One significant advantage I can see is that Microsoft will have a “light” version in the form of Windows Phone 8 or Windows RT tablet and a “full” version in the form of Windows 8 Pro tablet (that I am looking forward to). This is something the competitors do not have (the full version).
Microsoft did not forget about the developers. Microsoft has made sure that Windows Phone 7.5 apps can be used on Windows Phone 8 and making apps for Windows Phone 8 will be easier.
- Native code support: Windows Phone 8 has full C and C++ support, making it easier to write apps for multiple platforms more quickly. It also means Windows Phone 8 supports popular gaming middleware such as Havok Vision Engine, Autodesk Scaleform, Audiokinetic Wwise, and Firelight FMOD, as well as native DirectX-based game development.
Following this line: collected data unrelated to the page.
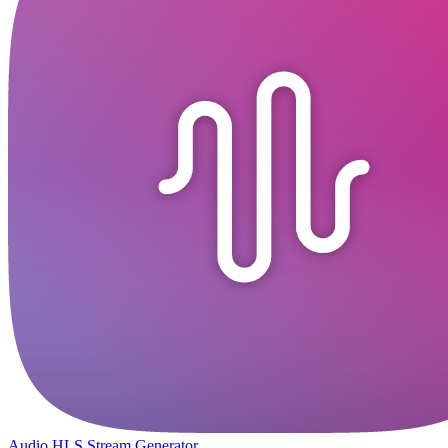
Audio HLS Stream Generator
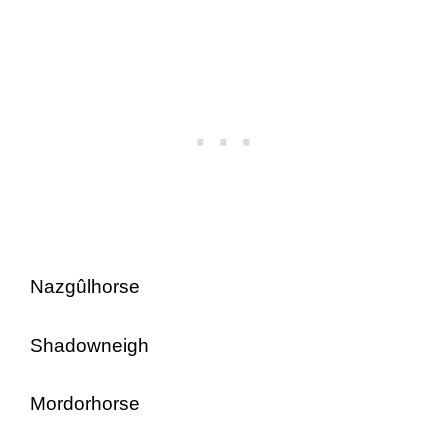
Nazgûlhorse
Shadowneigh
Mordorhorse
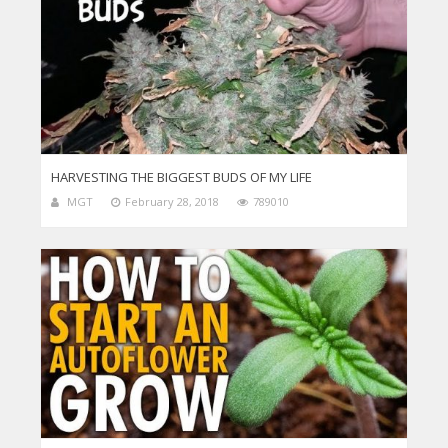
HARVESTING THE BIGGEST BUDS OF MY LIFE
MGT
February 28, 2018
789010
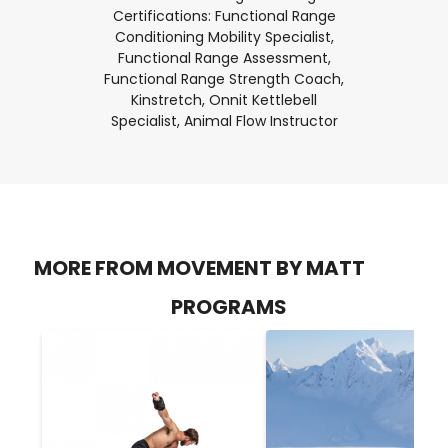
Certifications: Functional Range
Conditioning Mobility Specialist,
Functional Range Assessment,
Functional Range Strength Coach,
Kinstretch, Onnit Kettlebell
Specialist, Animal Flow Instructor
MORE FROM MOVEMENT BY MATT
PROGRAMS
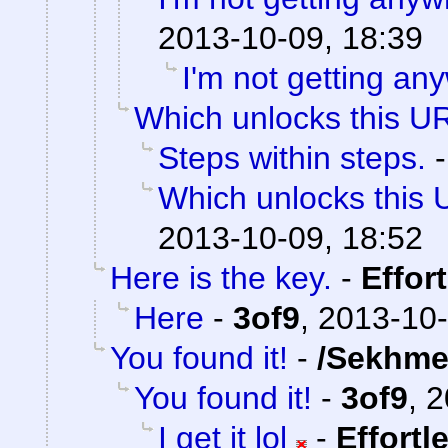
2013-10-09, 18:39
I'm not getting an
Which unlocks this UR
Steps within steps.
Which unlocks this 
2013-10-09, 18:52
Here is the key.
-
Effor
Here
-
3of9
,
2013-10-
You found it!
-
/Sekhme
You found it!
-
3of9
,
2
I get it lol
-
Effortl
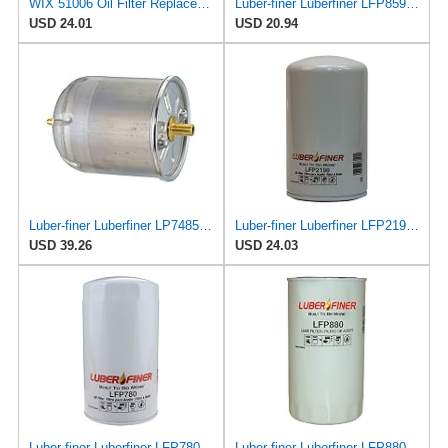
WIX 51006 Oil Filter Replacement, Built for Synthetic and High Mileage Oil - Compatible with Ford
Luber-finer Luberfiner LFP8590 Heavy Duty Engine Oil Filter Fits Select Mann & Hummel W11102; Deutz
USD 24.01
USD 20.94
Luber-finer Luberfiner LP7485 Heavy Duty Engine Oil Filter
Luber-finer Luberfiner LFP2190 Heavy Duty Engine Oil Filter
USD 39.26
USD 24.03
Luber-finer Luberfiner LFP780 Engine Oil Filter Fits Select Dodge Pickup Cummins Diesel Eng.
Luber-finer Luberfiner LFP880 Heavy Duty Engine Oil Filter Fits Select IHC Trucks (1973-80)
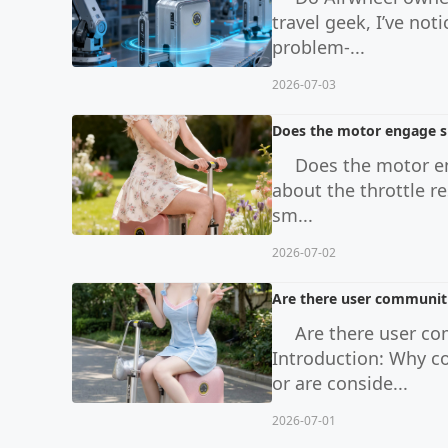
travel geek, I’ve no
problem-...
2026-07-03
Does the motor engage sm
Does the motor en
about the throttle r
sm...
2026-07-02
Are there user communiti
Are there user co
Introduction: Why c
or are conside...
2026-07-01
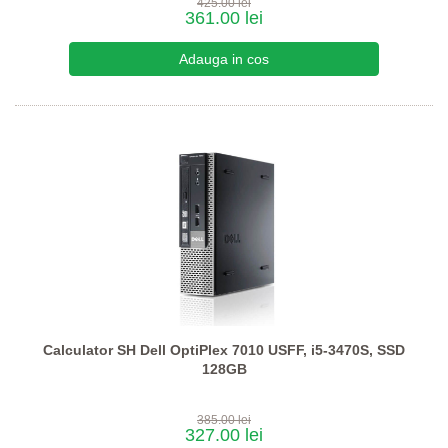
425.00 lei
361.00 lei
Calculator SH Dell OptiPlex 7010 USFF, i5-3470S, SSD
128GB
385.00 lei
327.00 lei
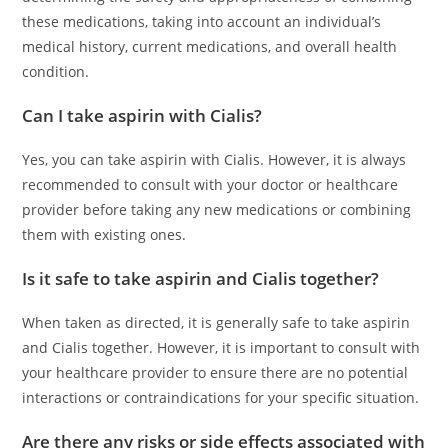
these medications, taking into account an individual’s
medical history, current medications, and overall health
condition.
Can I take aspirin with Cialis?
Yes, you can take aspirin with Cialis. However, it is always
recommended to consult with your doctor or healthcare
provider before taking any new medications or combining
them with existing ones.
Is it safe to take aspirin and Cialis together?
When taken as directed, it is generally safe to take aspirin
and Cialis together. However, it is important to consult with
your healthcare provider to ensure there are no potential
interactions or contraindications for your specific situation.
Are there any risks or side effects associated with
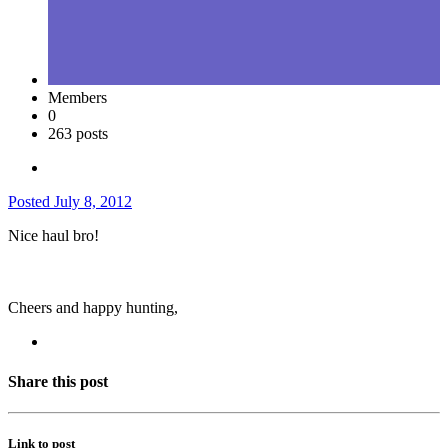
Members
0
263 posts
Posted
July 8, 2012
Nice haul bro!
Cheers and happy hunting,
Share this post
Link to post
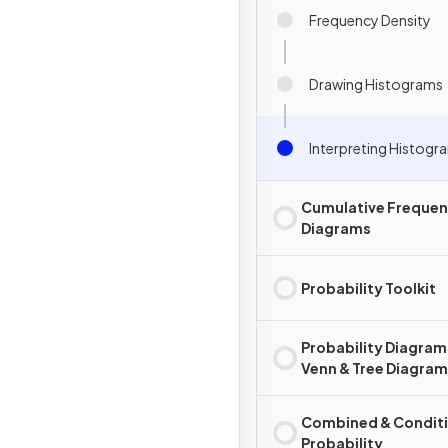
Frequency Density
Drawing Histograms
Interpreting Histogr
Cumulative Freque
Diagrams
Probability Toolkit
Probability Diagram
Venn & Tree Diagra
Combined & Conditi
Probability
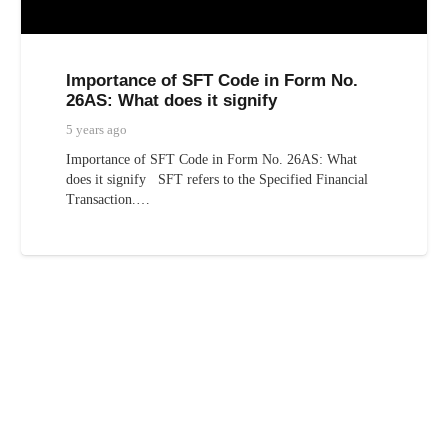
Importance of SFT Code in Form No.
26AS: What does it signify
5 years ago
Importance of SFT Code in Form No. 26AS: What
does it signify SFT refers to the Specified Financial
Transaction.…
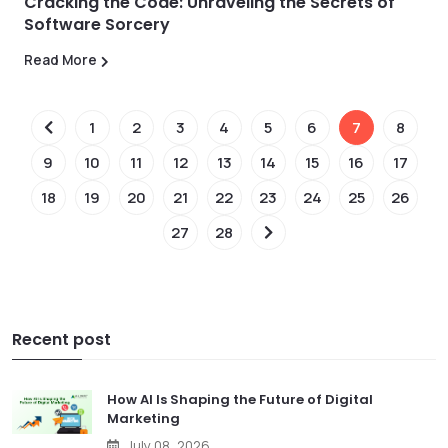
Cracking the Code: Unraveling the Secrets of
Software Sorcery
Read More
1
2
3
4
5
6
7
8
9
10
11
12
13
14
15
16
17
18
19
20
21
22
23
24
25
26
27
28
Recent post
How AI Is Shaping the Future of Digital
Marketing
July 08, 2026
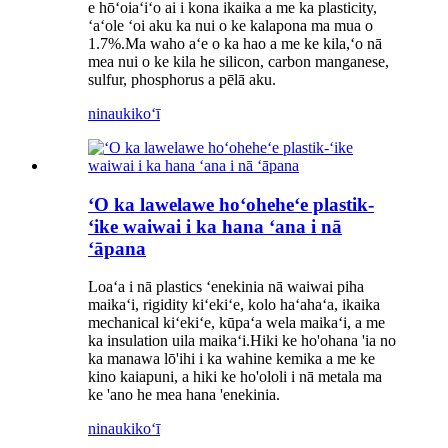
e hōʻoiaʻiʻo ai i kona ikaika a me ka plasticity,
ʻaʻole ʻoi aku ka nui o ke kalapona ma mua o
1.7%.Ma waho aʻe o ka hao a me ke kila,ʻo nā
mea nui o ke kila he silicon, carbon manganese,
sulfur, phosphorus a pēlā aku.
ninau
kikoʻī
ʻO ka lawelawe hoʻoheheʻe plastik-
ʻike waiwai i ka hana ʻana i nā
ʻāpana
Loaʻa i nā plastics ʻenekinia nā waiwai piha
maikaʻi, rigidity kiʻekiʻe, kolo haʻahaʻa, ikaika
mechanical kiʻekiʻe, kūpaʻa wela maikaʻi, a me
ka insulation uila maikaʻi.Hiki ke ho'ohana 'ia no
ka manawa lō'ihi i ka wahine kemika a me ke
kino kaiapuni, a hiki ke ho'ololi i nā metala ma
ke 'ano he mea hana 'enekinia.
ninau
kikoʻī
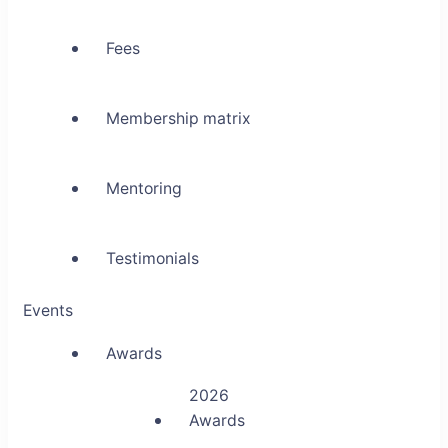
Fees
Membership matrix
Mentoring
Testimonials
Events
Awards
2026
Awards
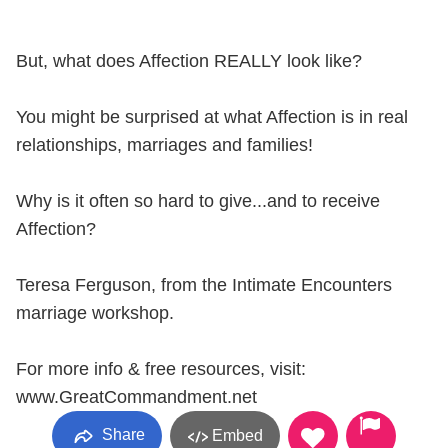
But, what does Affection REALLY look like?
You might be surprised at what Affection is in real
relationships, marriages and families!
Why is it often so hard to give...and to receive
Affection?
Teresa Ferguson, from the Intimate Encounters
marriage workshop.
For more info & free resources, visit:
www.GreatCommandment.net
Share
Embed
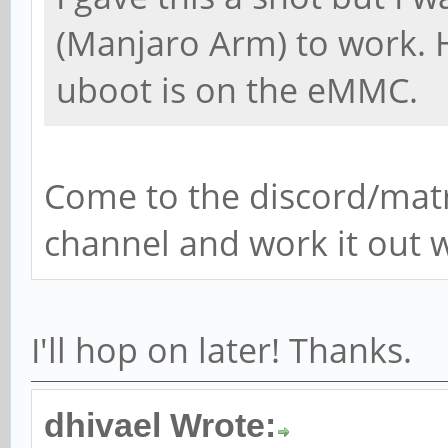
(Manjaro Arm) to work. 
uboot is on the eMMC.
Come to the discord/mat
channel and work it out w
I'll hop on later! Thanks.
dhivael Wrote:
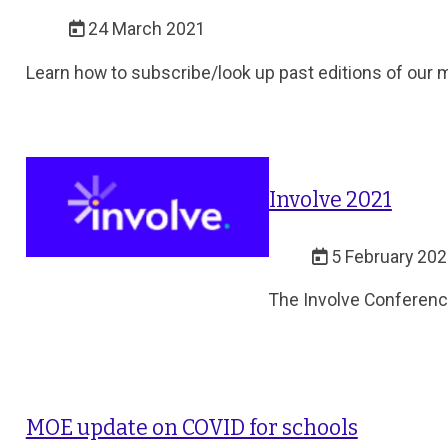
24 March 2021
Learn how to subscribe/look up past editions of our 
Involve 2021
5 February 20
The Involve Conference
MOE update on COVID for schools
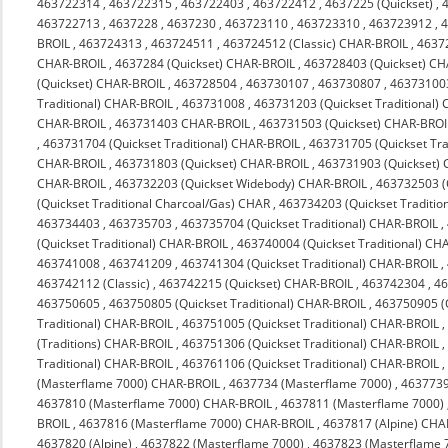
463722314
,
463722315
,
463722403
,
463722412
,
4637225 (Quickset)
,
463722713
,
4637228
,
4637230
,
463723110
,
463723310
,
463723912
,
4
BROIL
,
463724313
,
463724511
,
463724512 (Classic) CHAR-BROIL
,
4637
CHAR-BROIL
,
4637284 (Quickset) CHAR-BROIL
,
463728403 (Quickset) C
(Quickset) CHAR-BROIL
,
463728504
,
463730107
,
463730807
,
463731003
Traditional) CHAR-BROIL
,
463731008
,
463731203 (Quickset Traditional)
CHAR-BROIL
,
463731403 CHAR-BROIL
,
463731503 (Quickset) CHAR-BROI
,
463731704 (Quickset Traditional) CHAR-BROIL
,
463731705 (Quickset Tra
CHAR-BROIL
,
463731803 (Quickset) CHAR-BROIL
,
463731903 (Quickset)
CHAR-BROIL
,
463732203 (Quickset Widebody) CHAR-BROIL
,
463732503 (
(Quickset Traditional Charcoal/Gas) CHAR
,
463734203 (Quickset Traditio
463734403
,
463735703
,
463735704 (Quickset Traditional) CHAR-BROIL
,
(Quickset Traditional) CHAR-BROIL
,
463740004 (Quickset Traditional) CH
463741008
,
463741209
,
463741304 (Quickset Traditional) CHAR-BROIL
,
463742112 (Classic)
,
463742215 (Quickset) CHAR-BROIL
,
463742304
,
4
463750605
,
463750805 (Quickset Traditional) CHAR-BROIL
,
463750905 (Q
Traditional) CHAR-BROIL
,
463751005 (Quickset Traditional) CHAR-BROIL
(Traditions) CHAR-BROIL
,
463751306 (Quickset Traditional) CHAR-BROIL
Traditional) CHAR-BROIL
,
463761106 (Quickset Traditional) CHAR-BROIL
(Masterflame 7000) CHAR-BROIL
,
4637734 (Masterflame 7000)
,
4637739
4637810 (Masterflame 7000) CHAR-BROIL
,
4637811 (Masterflame 7000)
BROIL
,
4637816 (Masterflame 7000) CHAR-BROIL
,
4637817 (Alpine) CHA
4637820 (Alpine)
,
4637822 (Masterflame 7000)
,
4637823 (Masterflame 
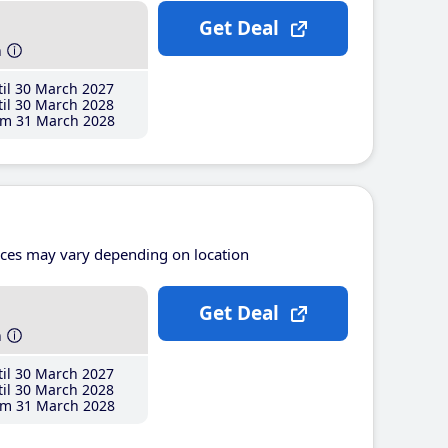
Get Deal
h
il 30 March 2027
il 30 March 2028
m 31 March 2028
ices may vary depending on location
Get Deal
h
il 30 March 2027
il 30 March 2028
m 31 March 2028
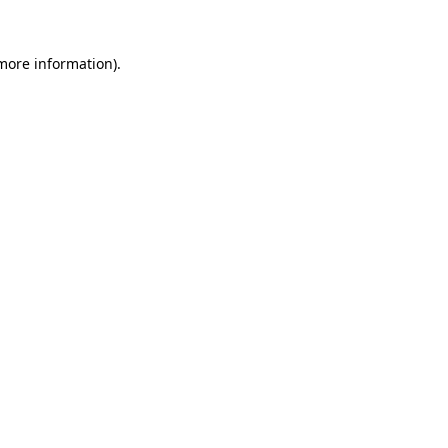
 more information)
.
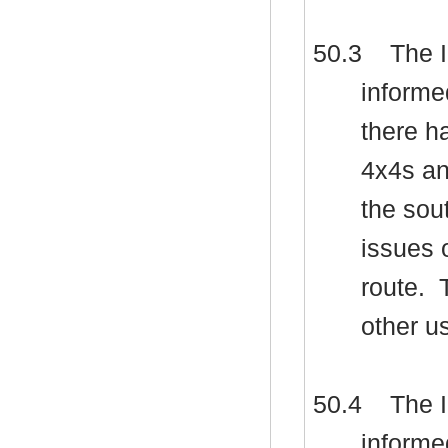
50.3
The I
informe
there h
4x4s and
the sou
issues 
route.
T
other u
50.4
The I
informe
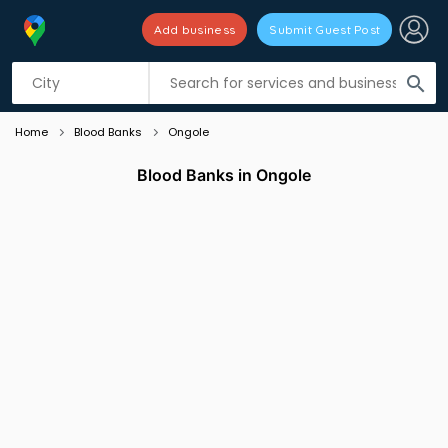
Add business
Submit Guest Post
Listing filters
filter_list
search
Home
Blood Banks
Ongole
Blood Banks in Ongole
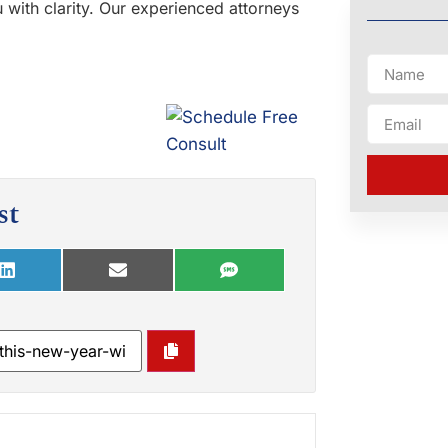
 with clarity. Our experienced attorneys
st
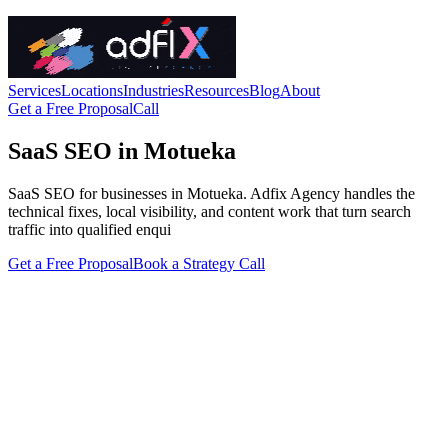
Services
Locations
Industries
Resources
Blog
About
Get a Free Proposal
Call
SaaS SEO in Motueka
SaaS SEO for businesses in Motueka. Adfix Agency handles the
technical fixes, local visibility, and content work that turn search
traffic into qualified enqui
Get a Free Proposal
Book a Strategy Call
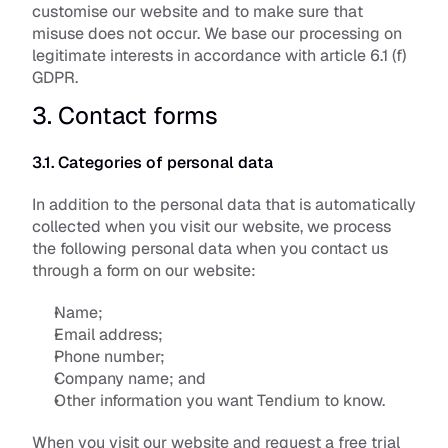
customise our website and to make sure that 
misuse does not occur. We base our processing on 
legitimate interests in accordance with article 6.1 (f) 
GDPR.
3. Contact forms
3.1. Categories of personal data
In addition to the personal data that is automatically 
collected when you visit our website, we process 
the following personal data when you contact us 
through a form on our website:
Name;
Email address;
Phone number;
Company name; and
Other information you want Tendium to know.
When you visit our website and request a free trial 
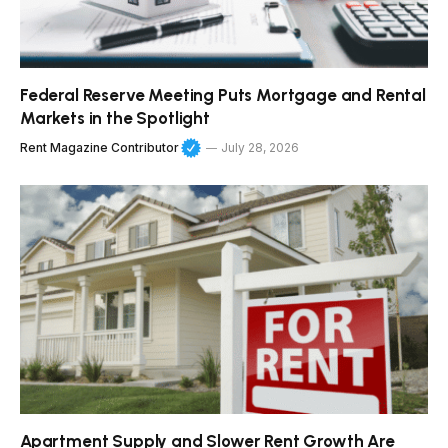
Federal Reserve Meeting Puts Mortgage and Rental
Markets in the Spotlight
Rent Magazine Contributor
July 28, 2026
Apartment Supply and Slower Rent Growth Are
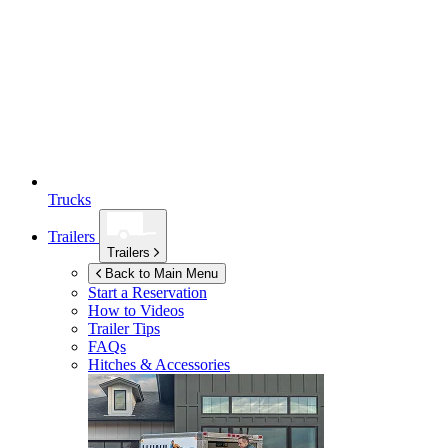
Trucks
Trailers
Trailers
Back to Main Menu
Start a Reservation
How to Videos
Trailer Tips
FAQs
Hitches & Accessories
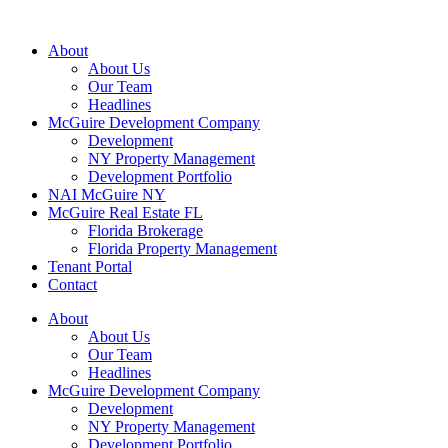
About
About Us
Our Team
Headlines
McGuire Development Company
Development
NY Property Management
Development Portfolio
NAI McGuire NY
McGuire Real Estate FL
Florida Brokerage
Florida Property Management
Tenant Portal
Contact
About
About Us
Our Team
Headlines
McGuire Development Company
Development
NY Property Management
Development Portfolio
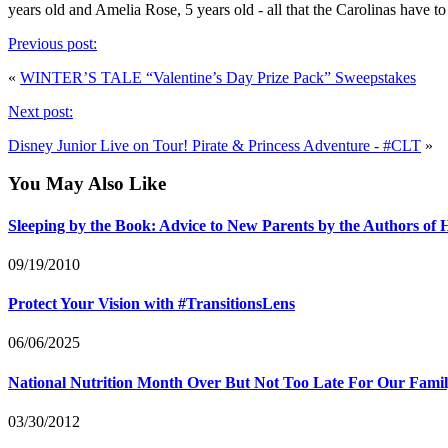
years old and Amelia Rose, 5 years old - all that the Carolinas 
Previous post:
«
WINTER’S TALE “Valentine’s Day Prize Pack” Sweepstakes
Next post:
Disney Junior Live on Tour! Pirate & Princess Adventure - #CLT
»
You May Also Like
Sleeping by the Book: Advice to New Parents by the Authors o
09/19/2010
Protect Your Vision with #TransitionsLens
06/06/2025
National Nutrition Month Over But Not Too Late For Our Fami
03/30/2012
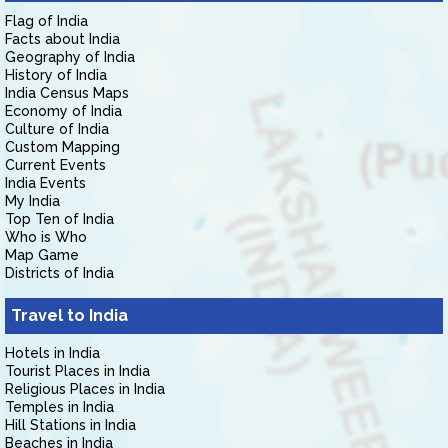
Flag of India
Facts about India
Geography of India
History of India
India Census Maps
Economy of India
Culture of India
Custom Mapping
Current Events
India Events
My India
Top Ten of India
Who is Who
Map Game
Districts of India
Travel to India
Hotels in India
Tourist Places in India
Religious Places in India
Temples in India
Hill Stations in India
Beaches in India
- In-app payments: In Windows Phone 8 we make it possible for app makers to sell virtual and digital goods within their apps.
- Integrated Internet calling: In Windows Phone 8, developers can create VoIP apps that plug into our existing calling feature so Internet calls can be answered like traditional phone calls, using the same calling interface.
- Multitasking enhancements. Windows Phone 8 now allows location-based apps like exercise trackers or navigation aids to run in the background, so they keep working even when you’re doing other things on your phone.
On a final note (or rant), Microsoft Marketplace has finally reached the 100,000 apps. Hopefully, we can see official apps getting into Marketplace fast.
For those who are really, really keen to watch the Windows Phone Summit, click on the link below.
That is it! Enjoy the future Windows 8 and Windows Phone 8.
Update: I forgot to add in who are the manufacturers for the first wave of Windows Phone 8.
The first wave of devices for Windows Phone 8 will come from Nokia, Huawei, Samsung, and HTC, all built on next-generation chips from Qualcomm.